### Task requirements
Repeat the records exactly as given. Do not include the pictures.
Excerpted data below:
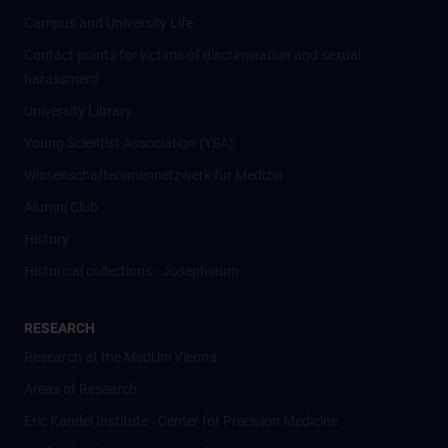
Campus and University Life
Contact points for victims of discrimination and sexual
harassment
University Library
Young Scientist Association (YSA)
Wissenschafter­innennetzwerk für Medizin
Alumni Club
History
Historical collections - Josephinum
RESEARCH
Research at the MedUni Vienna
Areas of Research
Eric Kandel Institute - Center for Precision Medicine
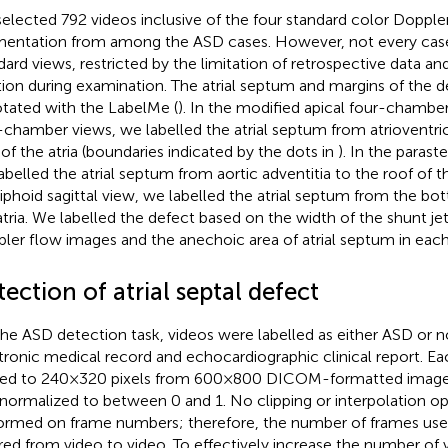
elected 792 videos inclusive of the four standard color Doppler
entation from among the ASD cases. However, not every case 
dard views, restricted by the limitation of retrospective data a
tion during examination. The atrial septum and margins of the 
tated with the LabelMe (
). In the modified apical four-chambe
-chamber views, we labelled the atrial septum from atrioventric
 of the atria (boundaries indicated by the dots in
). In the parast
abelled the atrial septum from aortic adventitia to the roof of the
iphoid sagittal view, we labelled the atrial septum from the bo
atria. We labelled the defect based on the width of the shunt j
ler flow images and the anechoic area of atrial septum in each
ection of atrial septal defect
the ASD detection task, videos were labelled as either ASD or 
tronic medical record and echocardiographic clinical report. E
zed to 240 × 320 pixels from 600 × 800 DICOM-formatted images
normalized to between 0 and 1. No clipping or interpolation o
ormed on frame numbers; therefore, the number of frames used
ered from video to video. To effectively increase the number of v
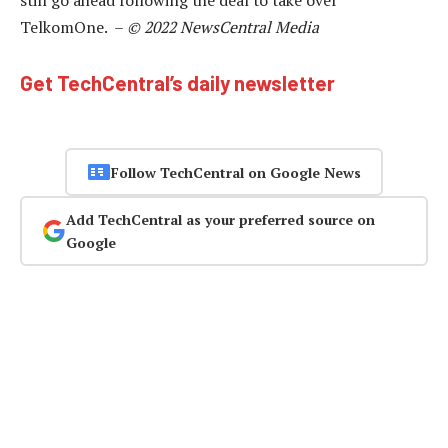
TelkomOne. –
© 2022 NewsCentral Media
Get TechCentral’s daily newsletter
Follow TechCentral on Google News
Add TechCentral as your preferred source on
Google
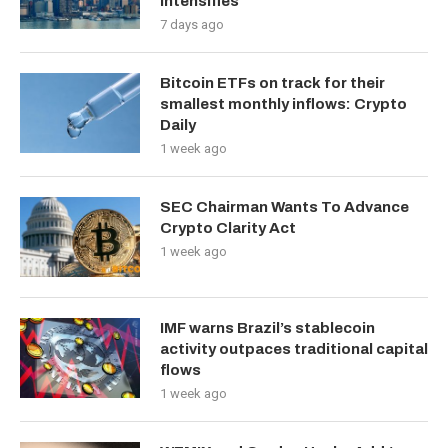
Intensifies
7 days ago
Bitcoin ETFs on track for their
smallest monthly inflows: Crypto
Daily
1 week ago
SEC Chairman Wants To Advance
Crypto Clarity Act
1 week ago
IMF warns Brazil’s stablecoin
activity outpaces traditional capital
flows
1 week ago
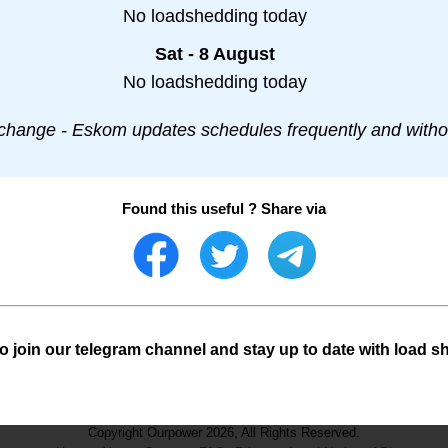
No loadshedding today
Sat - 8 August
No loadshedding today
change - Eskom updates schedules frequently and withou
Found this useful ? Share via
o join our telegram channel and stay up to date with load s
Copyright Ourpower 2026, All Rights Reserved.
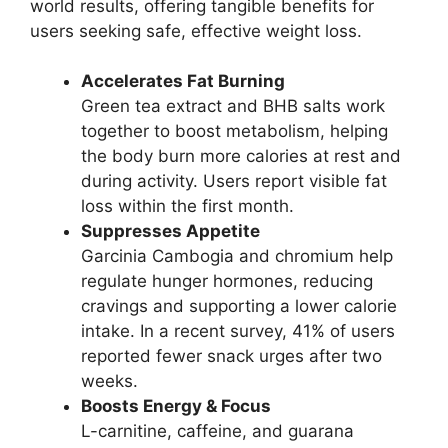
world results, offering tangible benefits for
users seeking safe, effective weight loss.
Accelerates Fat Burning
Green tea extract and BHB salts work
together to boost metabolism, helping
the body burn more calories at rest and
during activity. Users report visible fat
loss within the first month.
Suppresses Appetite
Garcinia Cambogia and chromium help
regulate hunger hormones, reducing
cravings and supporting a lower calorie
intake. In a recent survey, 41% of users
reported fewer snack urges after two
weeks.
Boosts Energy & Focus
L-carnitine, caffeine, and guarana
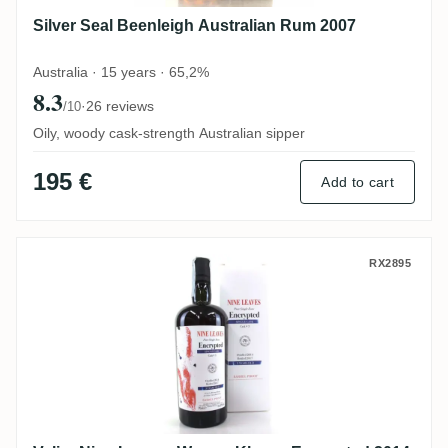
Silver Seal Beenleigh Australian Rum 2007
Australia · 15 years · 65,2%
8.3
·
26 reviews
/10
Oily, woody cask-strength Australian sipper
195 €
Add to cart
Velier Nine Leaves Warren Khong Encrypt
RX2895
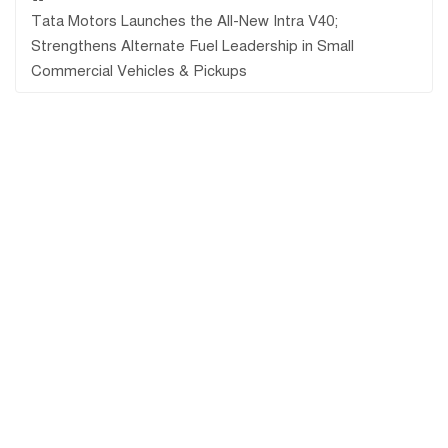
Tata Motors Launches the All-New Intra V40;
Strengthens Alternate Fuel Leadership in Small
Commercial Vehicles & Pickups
End of Excerpted data.
### Problem solution
Campus and University Life
Contact points for victims of discrimination and sexual
harassment
University Library
Young Scientist Association (YSA)
Wissenschafter­innennetzwerk für Medizin
Alumni Club
History
Historical collections - Josephinum
RESEARCH
Research at the MedUni Vienna
Areas of Research
Eric Kandel Institute - Center for Precision Medicine
elected 792 videos inclusive of the four standard color Doppler
entation from among the ASD cases. However, not every case 
dard views, restricted by the limitation of retrospective data a
tion during examination. The atrial septum and margins of the 
tated with the LabelMe (
). In the modified apical four-chambe
-chamber views, we labelled the atrial septum from atrioventric
 of the atria (boundaries indicated by the dots in
). In the parast
abelled the atrial septum from aortic adventitia to the roof of the
iphoid sagittal view, we labelled the atrial septum from the bo
atria. We labelled the defect based on the width of the shunt j
ler flow images and the anechoic area of atrial septum in each
ection of atrial septal defect
the ASD detection task, videos were labelled as either ASD or 
tronic medical record and echocardiographic clinical report. E
zed to 240 × 320 pixels from 600 × 800 DICOM-formatted images
normalized to between 0 and 1. No clipping or interpolation o
ormed on frame numbers; therefore, the number of frames used
ered from video to video. To effectively increase the number of v
TelkomOne. –
© 2022 NewsCentral Media
Get TechCentral’s daily newsletter
Follow TechCentral on Google News
Add TechCentral as your preferred source on
Google
Intensifies
7 days ago
Bitcoin ETFs on track for their
smallest monthly inflows: Crypto
Daily
1 week ago
SEC Chairman Wants To Advance
Crypto Clarity Act
1 week ago
IMF warns Brazil’s stablecoin
activity outpaces traditional capital
flows
1 week ago
No loadshedding today
Sat - 8 August
No loadshedding today
change - Eskom updates schedules frequently and withou
Found this useful ? Share via
o join our telegram channel and stay up to date with load s
Copyright Ourpower 2026, All Rights Reserved.
world results, offering tangible benefits for
users seeking safe, effective weight loss.
Accelerates Fat Burning
Green tea extract and BHB salts work
together to boost metabolism, helping
the body burn more calories at rest and
during activity. Users report visible fat
loss within the first month.
Suppresses Appetite
Garcinia Cambogia and chromium help
regulate hunger hormones, reducing
cravings and supporting a lower calorie
intake. In a recent survey, 41% of users
reported fewer snack urges after two
weeks.
Boosts Energy & Focus
L-carnitine, caffeine, and guarana
Silver Seal Beenleigh Australian Rum 2007
Australia · 15 years · 65,2%
8.3
·
26 reviews
/10
Oily, woody cask-strength Australian sipper
195 €
Add to cart
Velier Nine Leaves Warren Khong Encrypt
RX2895
Tata Motors Launches the All-New Intra V40;
Strengthens Alternate Fuel Leadership in Small
Commercial Vehicles & Pickups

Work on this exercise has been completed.